| Source data |
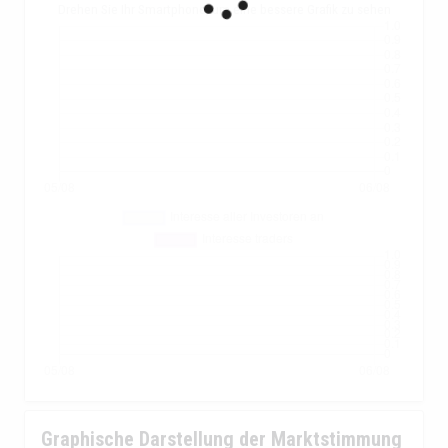
Drehen Sie Ihr Smartphone, um eine bessere Grafik zu sehen
Graphische Darstellung der Marktstimmung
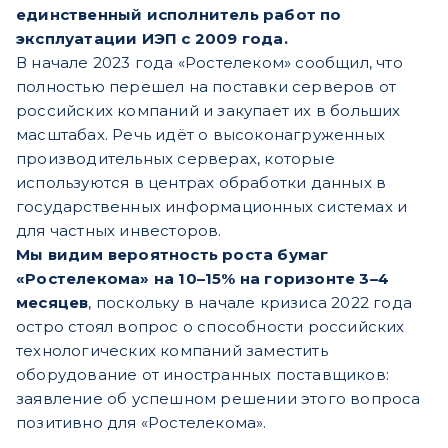
единственный исполнитель работ по
эксплуатации ИЭП с 2009 года.
В начале 2023 года «Ростелеком» сообщил, что
полностью перешел на поставки серверов от
российских компаний и закупает их в больших
масштабах. Речь идёт о высоконагруженных
производительных серверах, которые
используются в центрах обработки данных в
государственных информационных системах и
для частных инвесторов.
Мы видим вероятность роста бумаг
«Ростелекома» на 10–15% на горизонте 3–4
месяцев
, поскольку в начале кризиса 2022 года
остро стоял вопрос о способности российских
технологических компаний заместить
оборудование от иностранных поставщиков:
заявление об успешном решении этого вопроса
позитивно для «Ростелекома».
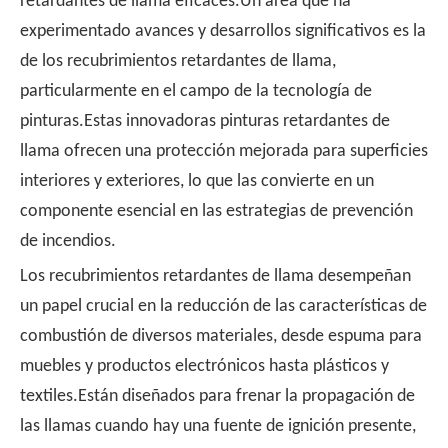
retardantes de llama eficaces.Un área que ha
experimentado avances y desarrollos significativos es la
de los recubrimientos retardantes de llama,
particularmente en el campo de la tecnología de
pinturas.Estas innovadoras pinturas retardantes de
llama ofrecen una protección mejorada para superficies
interiores y exteriores, lo que las convierte en un
componente esencial en las estrategias de prevención
de incendios.
Los recubrimientos retardantes de llama desempeñan
un papel crucial en la reducción de las características de
combustión de diversos materiales, desde espuma para
muebles y productos electrónicos hasta plásticos y
textiles.Están diseñados para frenar la propagación de
las llamas cuando hay una fuente de ignición presente,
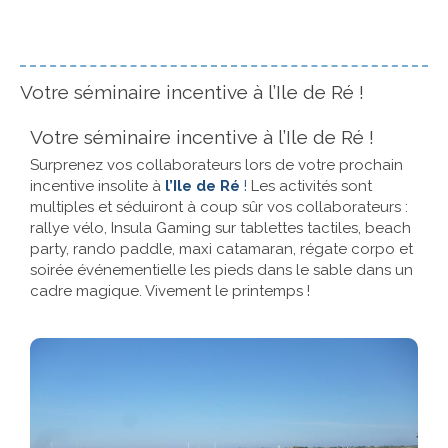
Votre séminaire incentive à l’Ile de Ré !
Votre séminaire incentive à l’Ile de Ré !
Surprenez vos collaborateurs lors de votre prochain
incentive insolite à
l’Ile de Ré
!
Les activités sont
multiples et séduiront à coup sûr vos collaborateurs :
rallye vélo, Insula Gaming sur tablettes tactiles, beach
party, rando paddle, maxi catamaran, régate corpo et
soirée événementielle les pieds dans le sable dans un
cadre magique. Vivement le printemps !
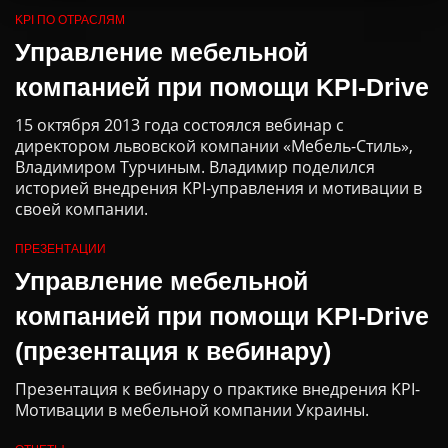
KPI ПО ОТРАСЛЯМ
Управление мебельной
компанией при помощи KPI-Drive
15 октября 2013 года состоялся вебинар с
директором львовской компании «Мебель-Стиль»,
Владимиром Турчиным. Владимир поделился
историей внедрения KPI-управления и мотивации в
своей компании.
ПРЕЗЕНТАЦИИ
Управление мебельной
компанией при помощи KPI-Drive
(презентация к вебинару)
Презентация к вебинару о практике внедрения KPI-
Мотивации в мебельной компании Украины.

| What needs to be done |
If a line comes after the line with "производительных серверах, которые", it stays out; print exactly every line from the start of the entries up to and including that line, but no pictures.

| Answer to this exercise |
Drehen Sie Ihr Smartphone, um eine bessere Grafik zu sehen
Graphische Darstellung der Marktstimmung
единственный исполнитель работ по
эксплуатации ИЭП с 2009 года.
В начале 2023 года «Ростелеком» сообщил, что
полностью перешел на поставки серверов от
российских компаний и закупает их в больших
масштабах. Речь идёт о высоконагруженных
производительных серверах, которые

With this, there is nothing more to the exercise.